New Australian Stroke Clinical Registry
The Australian Stroke Clinical Registry (AuSCR) is a new initiative that will collate key data to significantly improve the quality of hospital care for all patients admitted with stroke or transient ischaemic attacks (TIAs).
Approximately 60,000 strokes occur in Australia every year, and two thirds of these are first-ever strokes. While approximately one third of strokes result in death, many of those who survive will live with permanent and significant disability. The lifetime costs associated with stroke and related disability is estimated to be over $2 billion per year.
The AuSCR database will gather information about patients with stroke to determine the patterns of treatment, rehabilitation and recovery of patients. The data collected provides information about the severity of stroke at three months after stroke, as well as the quality of stroke treatment in hospitals, and includes questions such as:
• Whether the patient was treated in a Stroke Care Unit?
• Whether the patient and family received a care plan on discharge?
• Whether the patient received blood pressure medication on discharge?
• Whether the patient has had another stroke since discharge from hospital?
The information recorded in the AuSCR database will allow individual hospitals to monitor the quality of stroke treatment and the care they provide to patients.

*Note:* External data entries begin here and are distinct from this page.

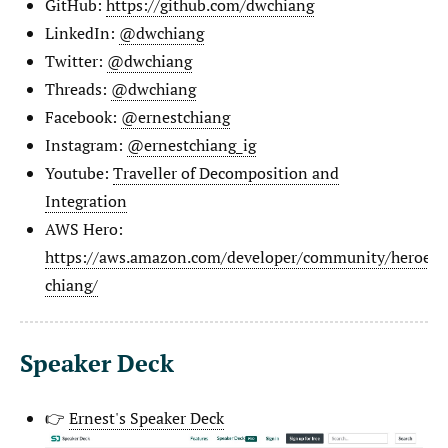
GitHub:
https://github.com/dwchiang
LinkedIn:
@dwchiang
Twitter:
@dwchiang
Threads:
@dwchiang
Facebook:
@ernestchiang
Instagram:
@ernestchiang_ig
Youtube:
Traveller of Decomposition and
Integration
AWS Hero:
https://aws.amazon.com/developer/community/heroes/e
chiang/
Speaker Deck
👉
Ernest's Speaker Deck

National and state-based comparisons of the quality and outcomes of care are also possible.
“The Australian Stroke Registry allows us to better understand the effects of stroke and the influence of the care they receive when they visit hospital, and therefore can be used to provide feedback to improve the quality of hospital care,” said Royal Prince Alfred Hospital Neurologist Professor Craig Anderson, who is also the Director of the Neurological and Mental Health Division at The George Institute for International Health and Chair of the AuSCR Management Committee.

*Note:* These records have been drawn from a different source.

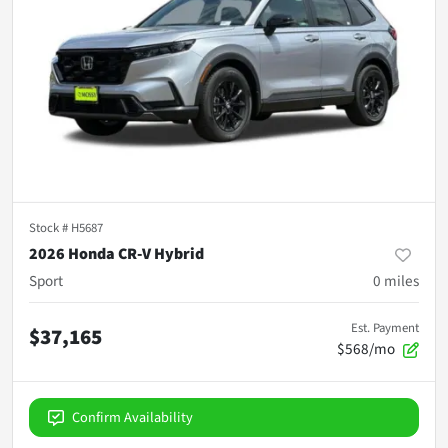
Stock #
H5687
2026 Honda CR-V Hybrid
Sport
0
miles
Est. Payment
$37,165
$568/mo
Confirm Availability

“In most cases, when best practice stroke medicine is provided, lives are saved and long-term disability is prevented.”
AuSCR is a collaboration between the following partners: The George Institute for International Health, the National Stroke Research Institute, the National Stroke Foundation, and the Stroke Society of Australasia.
Professor Anderson and colleagues want to obtain the most accurate picture about stroke, the care received every day by patients who have had a stroke, and whether or not the best-quality interventions are being provided to all stroke patients.
By working together with clinicians, the return on investment in AuSCR will be substantial in terms of better population health and fewer acute episodes of stroke.